Le titre original de l’article de Jaafar Al Baklien langue arabe est le suivants : “Quelque chose de vicié en Iran”. Jaafar Al Bakli, Universitaire tunisien, chercheur sur les questions de l’Islam, spécialiste de l’histoire politique des pays arabes, notamment les pays du Golfe.
Retour sur l’assassinat du président iranien Mohamad Ali Radjaï
Mohammad Ali Radjaï, né le 15 juin 1933 à Qazvyn, est le deuxième président iranien après avoir été Premier ministre sous Abol Hassan Bani Sadr. Il a trouvé la mort lors d’un attentat le 30 août 1981 à Téhéran.
L’attentat a été le fait d’un proche collaborateur du premier ministre. Il s’est produit dans un édifice public où se tenait une réunion du Conseil Suprême de la Défense iranien. L’assassin identifié était Massoud Kashmiri, un membre des Moudjahidines du Peuple d’Iran, organisation marxisante dont le chef Massoud Radjavi était réfugié à Auvers sur Oise (France). Kashmiri avait infiltré le bureau du Premier ministre sous l’apparence d’un responsable de la sécurité de l’État
Le porte serviette
Au quartier de Djamaran
Le cortège présidentiel a traversé la Rue Basser, dans la banlieue de Djamaran, au Nord de Téhéran, à 09H 00H du matin ce dimanche 30 Août 1981 avant d’emprunter une ruelle étroite portant le nom du martyr Hamid Al Husseini.
Les brises matinales soufflaient sur la capitale depuis le sommet du Mont Elbrouz, atténuant la chaleur intense qui régnait sur la ville en cette période de l’été.
Le cortège s’est immobilisé à un barrage. Un garde a alors cherché à s’enquérir de l’identité des passagers des deux voitures. Il a constaté la présence du nouveau Président de la République. L’officier le salua et l’autorisa à poursuivre son chemin vers le domicile de l’Imam Ruhollah Khomeiny, le guide la Révolution islamique d’Iran.
Le convoi présidentiel s’est alors immobilisé dans une quasi impasse au No 59 de la place. Une dizaine de personnes descendirent de voitures, certains portait l’habit religieux, mais la plupart étaient en tenue civil. En délégation, ils ont pris la direction d’une modeste demeure adossée à un lieu de culte.

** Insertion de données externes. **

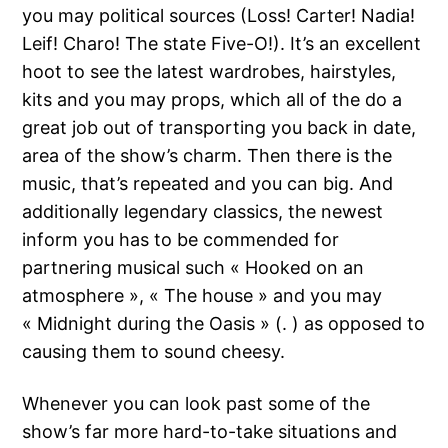
you may political sources (Loss! Carter! Nadia!
Leif! Charo! The state Five-O!). It’s an excellent
hoot to see the latest wardrobes, hairstyles,
kits and you may props, which all of the do a
great job out of transporting you back in date,
area of the show’s charm. Then there is the
music, that’s repeated and you can big. And
additionally legendary classics, the newest
inform you has to be commended for
partnering musical such « Hooked on an
atmosphere », « The house » and you may
« Midnight during the Oasis » (. ) as opposed to
causing them to sound cheesy.
Whenever you can look past some of the
show’s far more hard-to-take situations and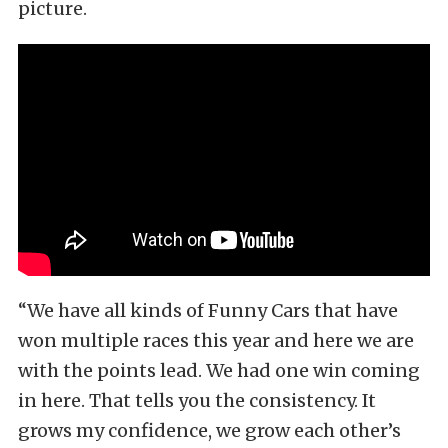
picture.
“We have all kinds of Funny Cars that have
won multiple races this year and here we are
with the points lead. We had one win coming
in here. That tells you the consistency. It
grows my confidence, we grow each other’s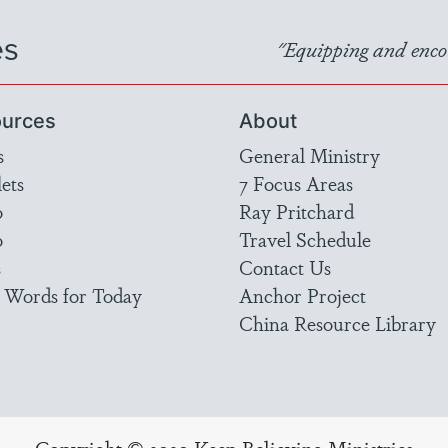
es
"Equipping and encou
urces
About
s
General Ministry
ets
7 Focus Areas
o
Ray Pritchard
o
Travel Schedule
s
Contact Us
 Words for Today
Anchor Project
China Resource Library
Copyright © 2020 Keep Believing Ministries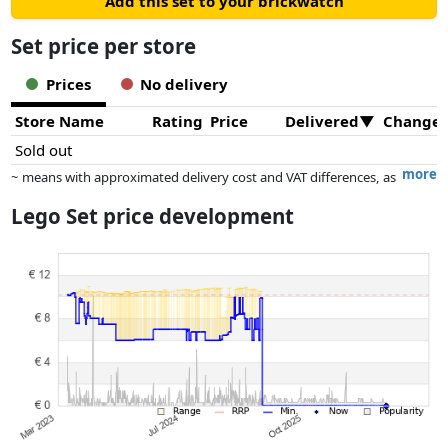
Add this set to your brickwatch
Set price per store
Prices
No delivery
Store Name
Rating
Price
Delivered
Change
Sold out
more
~ means with approximated delivery cost and VAT differences, as
the actual delivery costs might vary due to item weight and/or
Lego Set price development
dimensions.
Prices and availability may have changed since the last update. Order is
purely based on price, compensation by partners has no influence
whatsoever on this. Only with equal prices can historical performances
influence the order.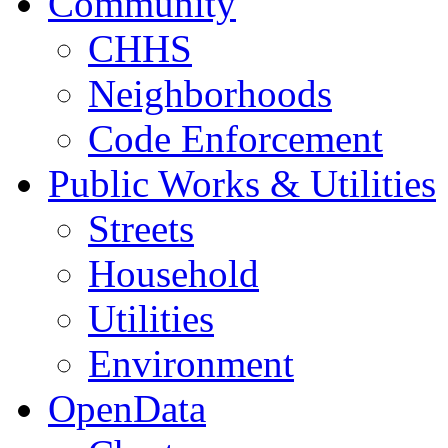
Community
CHHS
Neighborhoods
Code Enforcement
Public Works & Utilities
Streets
Household
Utilities
Environment
OpenData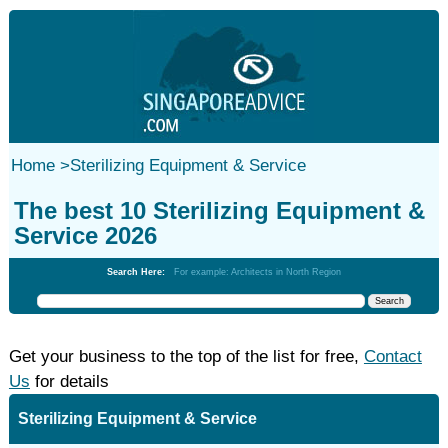
Home
>
Sterilizing Equipment & Service
The best 10 Sterilizing Equipment &
Service 2026
Search Here:
For example: Architects in North Region
Get your business to the top of the list for free,
Contact
Us
for details
Sterilizing Equipment & Service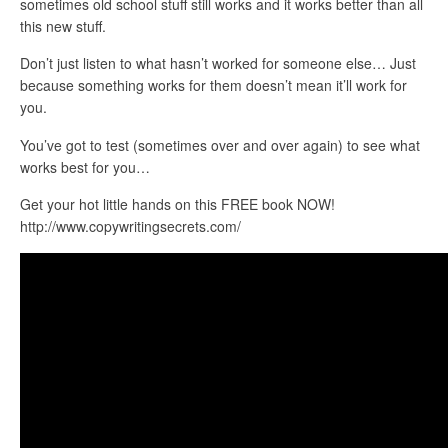
sometimes old school stuff still works and it works better than all
this new stuff.
Don’t just listen to what hasn’t worked for someone else… Just
because something works for them doesn’t mean it’ll work for
you.
You’ve got to test (sometimes over and over again) to see what
works best for you…
Get your hot little hands on this FREE book NOW!
http://www.copywritingsecrets.com/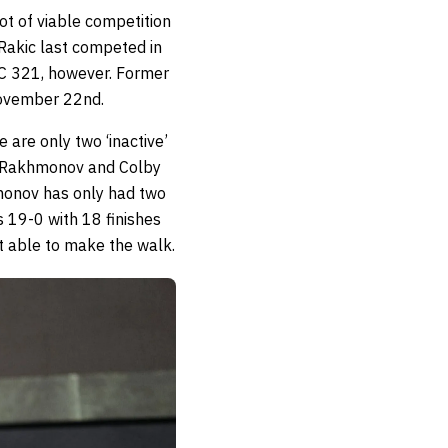
lot of viable competition
 Rakic last competed in
UFC 321, however. Former
 November 22nd.
 are only two ‘inactive’
t Rakhmonov and Colby
monov has only had two
’s 19-0 with 18 finishes
’t able to make the walk.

Là, des gardes ont fouillé des membres de la délégation, priant la totalité des passagers du convoi à se débarrasser de leurs sacoches et des appareils qu’ils transportaient. Des membres de la délégation ont manifesté une certaine irritation. La délégation comprenait en effet le président de la République, son premier ministre, le représentant du Guide suprême au sein du Conseil Supérieur de la Défense Ali Akbar Hachemi Rafsandjani, ainsi que le secrétaire du Conseil National de Sécurité, Massoud Kashmiri. Ce dernier était particulièrement irrité par les instructions des gardiens.
Kashmiri aux gardiens : Un tel comportement est honteux et insultant. Comment des gardiens peuvent-ils se permettre de fouiller leurs supérieurs ?
Réponse de Hamid Ansari, chargé de la sécurité de la résidence de l ’Imam Khomeiny : « Messieurs, il s’agit de simples mesures de sécurité. Vous êtes tous dignes de confiance.
Intervention du président Radjaï : « Je suis venu à diverses reprises à la résidence de l’Imam, mais il n’y avait pas de fouilles. S’agit-il de nouvelles instructions émanant du Guide Suprême ?
Réponse de Hamid Ansari : « Ce sont les instructions de M. Ahmad Khomeiny, fils de l’imam.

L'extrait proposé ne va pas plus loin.